**Assignment**.
In the entries below, find each line with the word "työmaakontti" and pull it out.

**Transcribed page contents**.
-----
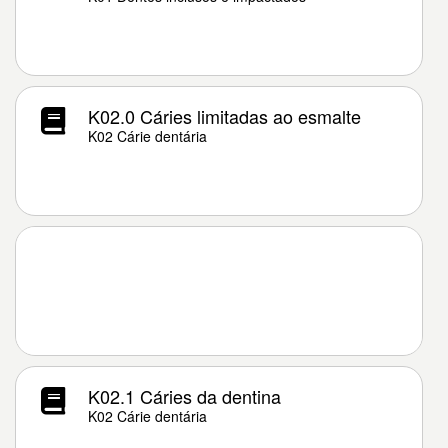
K02.0 Cáries limitadas ao esmalte
K02 Cárie dentária
K02.1 Cáries da dentina
K02 Cárie dentária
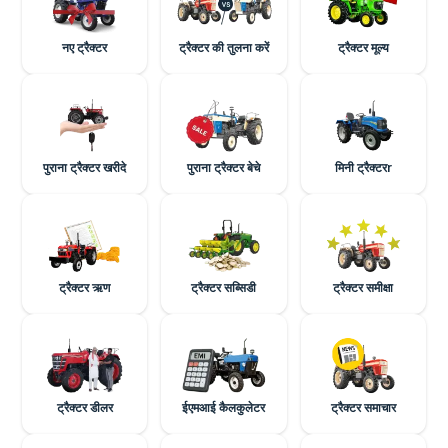
नए ट्रैक्टर
ट्रैक्टर की तुलना करें
ट्रैक्टर मूल्य
पुराना ट्रैक्टर खरीदे
पुराना ट्रैक्टर बेचे
मिनी ट्रैक्टरr
ट्रैक्टर ऋण
ट्रैक्टर सब्सिडी
ट्रैक्टर समीक्षा
ट्रैक्टर डीलर
ईएमआई कैलकुलेटर
ट्रैक्टर समाचार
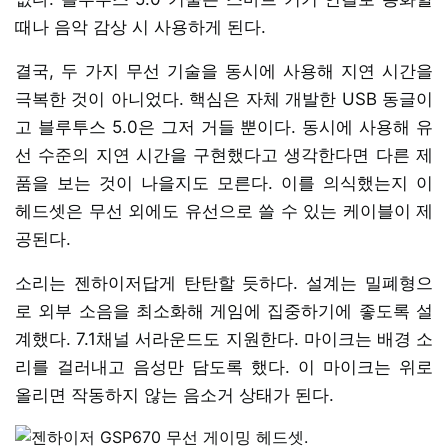
때나 음악 감상 시 사용하게 된다.
결국, 두 가지 무선 기술을 동시에 사용해 지연 시간을
극복한 것이 아니었다. 핵심은 자체 개발한 USB 동글이
고 블루투스 5.0은 그저 거들 뿐이다. 동시에 사용해 유
선 수준의 지연 시간을 구현했다고 생각한다면 다른 제
품을 보는 것이 나을지도 모른다. 이를 의식했는지 이
헤드셋은 무선 외에도 유선으로 쓸 수 있는 케이블이 제
공된다.
소리는 젠하이저답게 탄탄할 듯하다. 설계는 밀폐형으
로 외부 소음을 최소화해 게임에 집중하기에 좋도록 설
계했다. 7.1채널 서라운드도 지원한다. 마이크는 배경 소
리를 걸러내고 음성만 담도록 했다. 이 마이크는 위로
올리면 작동하지 않는 음소거 상태가 된다.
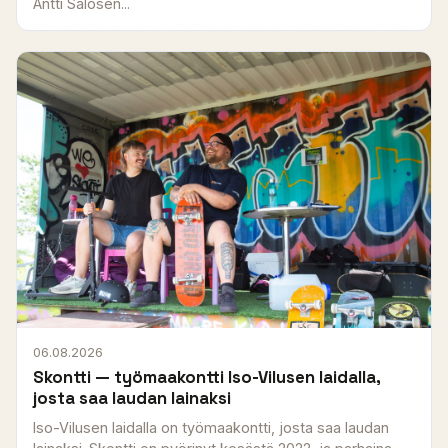
Antti Salosen...
06.08.2026
Skontti — työmaakontti Iso-Vilusen laidalla,
josta saa laudan lainaksi
Iso-Vilusen laidalla on työmaakontti, josta saa laudan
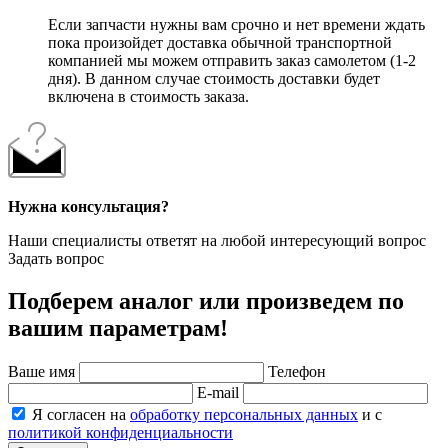
Если запчасти нужны вам срочно и нет времени ждать
пока произойдет доставка обычной транспортной
компанией мы можем отправить заказ самолетом (1-2
дня). В данном случае стоимость доставки будет
включена в стоимость заказа.
Нужна консультация?
Наши специалисты ответят на любой интересующий вопрос
Задать вопрос
Подберем аналог или произведем по
вашим параметрам!
Ваше имя
Телефон
E-mail
Я согласен на
обработку персональных данных
и с
политикой конфиденциальности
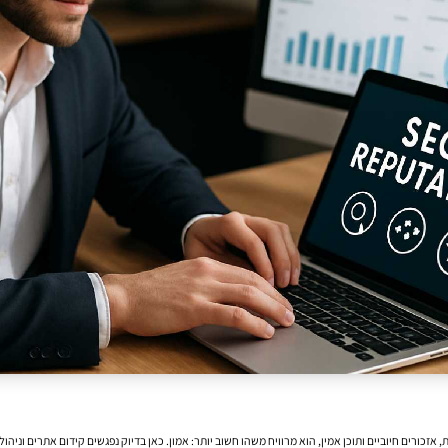
אזכורים חיוביים ותוכן אמין, הוא מרוויח משהו חשוב יותר: אמון. כאן בדיוק נפגשים
קידום אתרים
וניהול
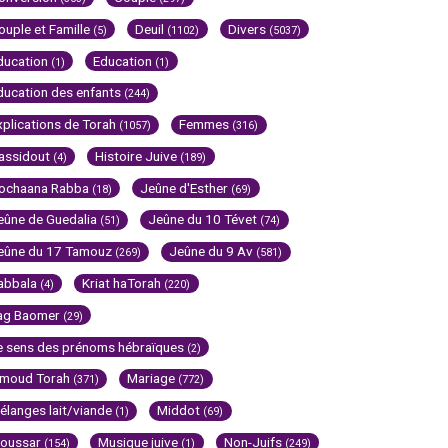
ouple et Famille
Deuil
Divers
(5)
(1102)
(5037)
ducation
Education
(1)
(1)
ducation des enfants
(244)
xplications de Torah
Femmes
(1057)
(316)
assidout
Histoire Juive
(4)
(189)
ochaana Rabba
Jeûne d'Esther
(18)
(69)
eûne de Guedalia
Jeûne du 10 Tévet
(51)
(74)
eûne du 17 Tamouz
Jeûne du 9 Av
(269)
(581)
abbala
Kriat haTorah
(4)
(220)
ag Baomer
(29)
e sens des prénoms hébraïques
(2)
imoud Torah
Mariage
(371)
(772)
élanges lait/viande
Middot
(1)
(69)
oussar
Musique juive
Non-Juifs
(154)
(1)
(249)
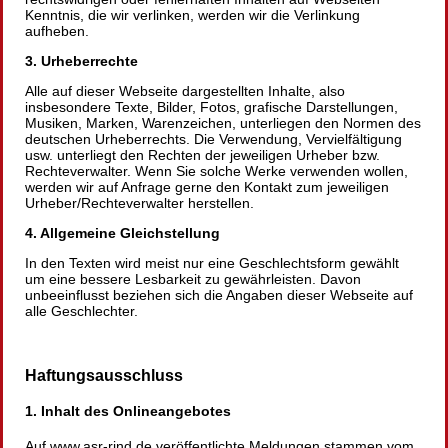
Kenntnis, die wir verlinken, werden wir die Verlinkung
aufheben.
3. Urheberrechte
Alle auf dieser Webseite dargestellten Inhalte, also
insbesondere Texte, Bilder, Fotos, grafische Darstellungen,
Musiken, Marken, Warenzeichen, unterliegen den Normen des
deutschen Urheberrechts. Die Verwendung, Vervielfältigung
usw. unterliegt den Rechten der jeweiligen Urheber bzw.
Rechteverwalter. Wenn Sie solche Werke verwenden wollen,
werden wir auf Anfrage gerne den Kontakt zum jeweiligen
Urheber/Rechteverwalter herstellen.
4. Allgemeine Gleichstellung
In den Texten wird meist nur eine Geschlechtsform gewählt
um eine bessere Lesbarkeit zu gewährleisten. Davon
unbeeinflusst beziehen sich die Angaben dieser Webseite auf
alle Geschlechter.
Haftungsausschluss
1. Inhalt des Onlineangebotes
Auf www.asr-rind.de veröffentlichte Meldungen stammen vom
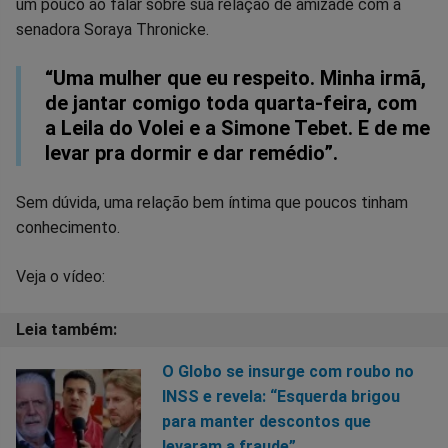
um pouco ao falar sobre sua relação de amizade com a
no
no
no
no
no
no
senadora Soraya Thronicke.
Facebook
Whatsapp
Twitter
Messenger
Telegram
Gettr
“Uma mulher que eu respeito. Minha irmã,
de jantar comigo toda quarta-feira, com
a Leila do Volei e a Simone Tebet. E de me
levar pra dormir e dar remédio”.
Sem dúvida, uma relação bem íntima que poucos tinham
conhecimento.
Veja o vídeo:
O Globo se insurge com roubo no
INSS e revela: “Esquerda brigou
para manter descontos que
levaram a fraude”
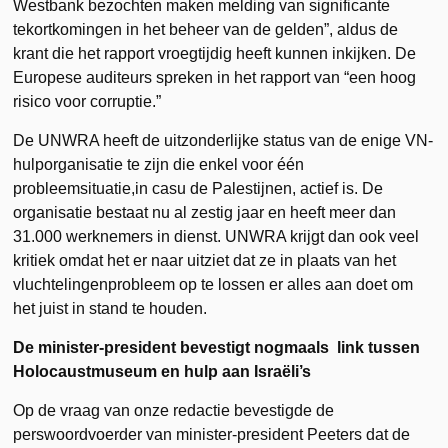
Westbank bezochten maken melding van significante
tekortkomingen in het beheer van de gelden”, aldus de
krant die het rapport vroegtijdig heeft kunnen inkijken. De
Europese auditeurs spreken in het rapport van “een hoog
risico voor corruptie.”
De UNWRA heeft de uitzonderlijke status van de enige VN-
hulporganisatie te zijn die enkel voor één
probleemsituatie,in casu de Palestijnen, actief is. De
organisatie bestaat nu al zestig jaar en heeft meer dan
31.000 werknemers in dienst. UNWRA krijgt dan ook veel
kritiek omdat het er naar uitziet dat ze in plaats van het
vluchtelingenprobleem op te lossen er alles aan doet om
het juist in stand te houden.
De minister-president bevestigt nogmaals link tussen
Holocaustmuseum en hulp aan Israëli’s
Op de vraag van onze redactie bevestigde de
perswoordvoerder van minister-president Peeters dat de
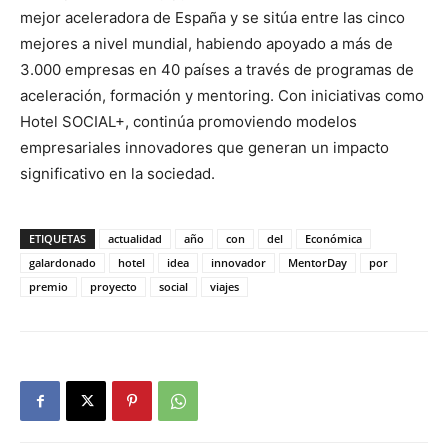
mejor aceleradora de España y se sitúa entre las cinco
mejores a nivel mundial, habiendo apoyado a más de
3.000 empresas en 40 países a través de programas de
aceleración, formación y mentoring. Con iniciativas como
Hotel SOCIAL+, continúa promoviendo modelos
empresariales innovadores que generan un impacto
significativo en la sociedad.
ETIQUETAS
actualidad
año
con
del
Económica
galardonado
hotel
idea
innovador
MentorDay
por
premio
proyecto
social
viajes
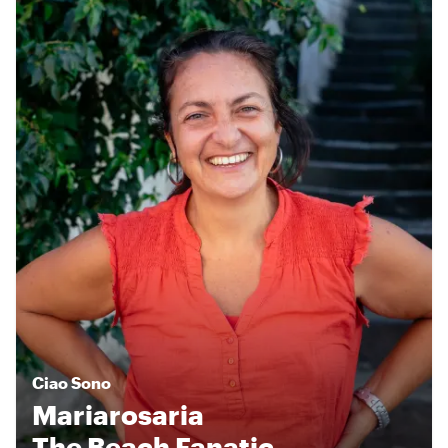
Ciao
Sono
Mariarosaria
The Beach Fanatic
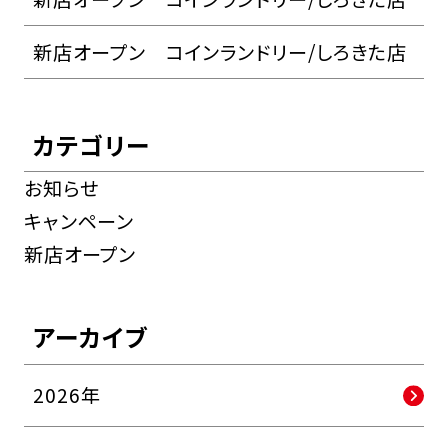
新店オープン コインランドリー/しろきた店
カテゴリー
お知らせ
キャンペーン
新店オープン
アーカイブ
2026年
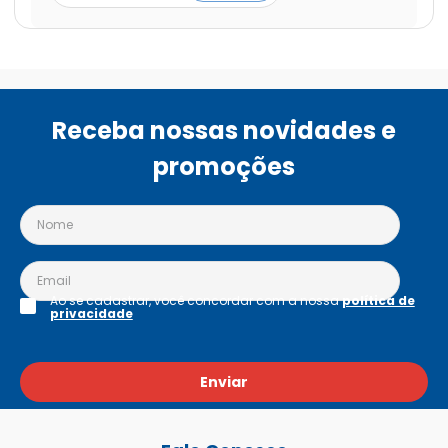
Receba nossas novidades e
promoções
Ao se cadastrar, você concordar com a nossa
política de
privacidade
Enviar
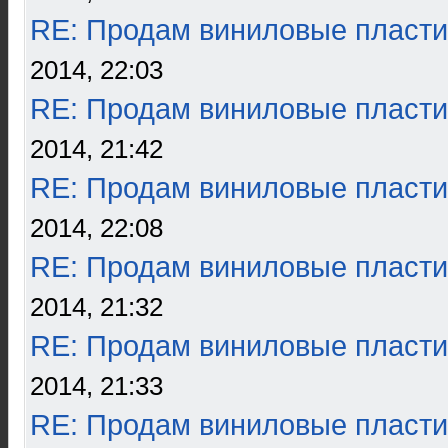
RE: Продам виниловые пласти
2014, 22:03
RE: Продам виниловые пласти
2014, 21:42
RE: Продам виниловые пласти
2014, 22:08
RE: Продам виниловые пласти
2014, 21:32
RE: Продам виниловые пласти
2014, 21:33
RE: Продам виниловые пласти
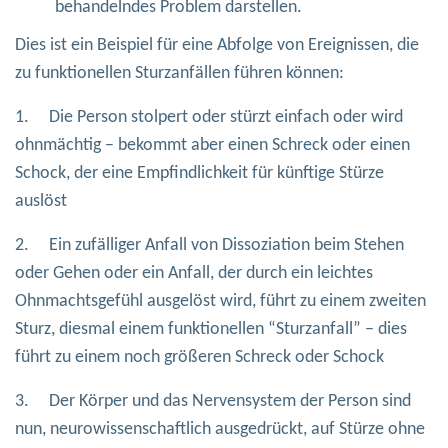
behandelndes Problem darstellen.
Dies ist ein Beispiel für eine Abfolge von Ereignissen, die
zu funktionellen Sturzanfällen führen können:
1. Die Person stolpert oder stürzt einfach oder wird
ohnmächtig – bekommt aber einen Schreck oder einen
Schock, der eine Empfindlichkeit für künftige Stürze
auslöst
2. Ein zufälliger Anfall von Dissoziation beim Stehen
oder Gehen oder ein Anfall, der durch ein leichtes
Ohnmachtsgefühl ausgelöst wird, führt zu einem zweiten
Sturz, diesmal einem funktionellen “Sturzanfall” – dies
führt zu einem noch größeren Schreck oder Schock
3. Der Körper und das Nervensystem der Person sind
nun, neurowissenschaftlich ausgedrückt, auf Stürze ohne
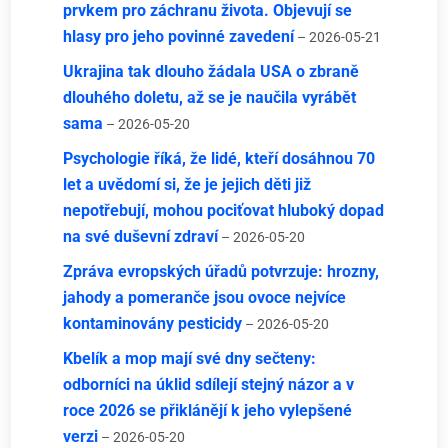
prvkem pro záchranu života. Objevují se
hlasy pro jeho povinné zavedení
– 2026-05-21
Ukrajina tak dlouho žádala USA o zbraně
dlouhého doletu, až se je naučila vyrábět
sama
– 2026-05-20
Psychologie říká, že lidé, kteří dosáhnou 70
let a uvědomí si, že je jejich děti již
nepotřebují, mohou pociťovat hluboký dopad
na své duševní zdraví
– 2026-05-20
Zpráva evropských úřadů potvrzuje: hrozny,
jahody a pomeranče jsou ovoce nejvíce
kontaminovány pesticidy
– 2026-05-20
Kbelík a mop mají své dny sečteny:
odborníci na úklid sdílejí stejný názor a v
roce 2026 se přiklánějí k jeho vylepšené
verzi
– 2026-05-20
-----
**The answer**.
Skontti — työmaakontti Iso-Vilusen laidalla,
Iso-Vilusen laidalla on työmaakontti, josta saa laudan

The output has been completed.